DATA TO USE START

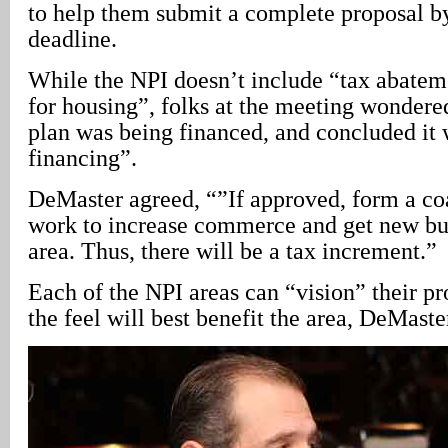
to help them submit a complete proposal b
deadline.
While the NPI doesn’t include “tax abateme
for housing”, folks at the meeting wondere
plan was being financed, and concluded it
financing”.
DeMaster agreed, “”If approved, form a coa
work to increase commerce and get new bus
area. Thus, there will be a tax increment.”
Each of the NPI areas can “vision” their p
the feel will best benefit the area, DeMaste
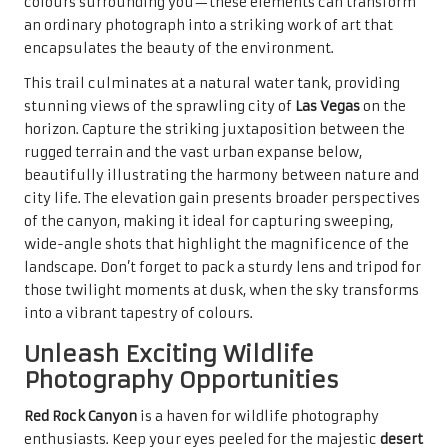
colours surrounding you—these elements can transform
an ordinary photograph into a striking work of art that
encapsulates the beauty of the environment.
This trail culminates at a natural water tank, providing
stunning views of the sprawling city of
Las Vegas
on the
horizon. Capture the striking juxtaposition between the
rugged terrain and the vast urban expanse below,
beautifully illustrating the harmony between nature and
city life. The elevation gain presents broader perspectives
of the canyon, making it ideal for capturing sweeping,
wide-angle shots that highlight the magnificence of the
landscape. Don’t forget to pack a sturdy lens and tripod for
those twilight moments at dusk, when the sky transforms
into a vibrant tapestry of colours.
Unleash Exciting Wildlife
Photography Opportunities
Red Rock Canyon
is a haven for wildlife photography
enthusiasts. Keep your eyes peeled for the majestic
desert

DATA TO USE END
DATA TO USE START

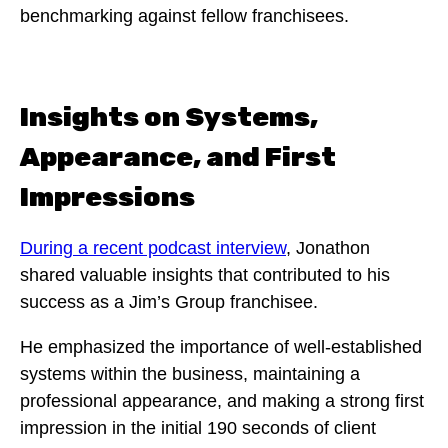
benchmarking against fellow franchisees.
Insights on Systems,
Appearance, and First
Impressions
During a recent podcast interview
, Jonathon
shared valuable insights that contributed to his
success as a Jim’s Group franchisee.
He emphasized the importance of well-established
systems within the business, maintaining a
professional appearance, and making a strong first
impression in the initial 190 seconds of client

DATA TO USE END

**BRIEF:** Only one stretch of the data above is needed. Restate it word for word, from the line containing "horizon. Capture the" through the line containing "of the canyon, making", both ends included.

**RESULT OF THIS EXERCISE:**
horizon. Capture the striking juxtaposition between the
rugged terrain and the vast urban expanse below,
beautifully illustrating the harmony between nature and
city life. The elevation gain presents broader perspectives
of the canyon, making it ideal for capturing sweeping,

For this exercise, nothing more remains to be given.